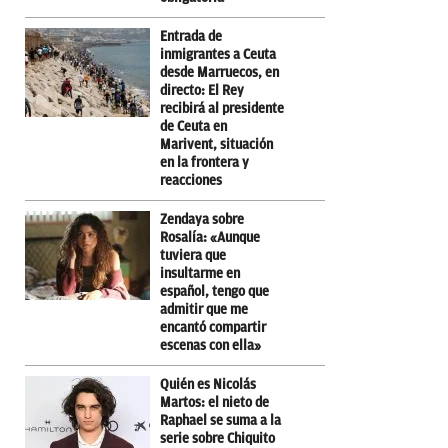
Entrada de
inmigrantes a Ceuta
desde Marruecos, en
directo: El Rey
recibirá al presidente
de Ceuta en
Marivent, situación
en la frontera y
reacciones
Zendaya sobre
Rosalía: «Aunque
tuviera que
insultarme en
español, tengo que
admitir que me
encantó compartir
escenas con ella»
Quién es Nicolás
Martos: el nieto de
Raphael se suma a la
serie sobre Chiquito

ACTION ITEM: Pull each line that includes the word "sobre" out of the material above.

RESPONSE BOX:
Zendaya sobre
serie sobre Chiquito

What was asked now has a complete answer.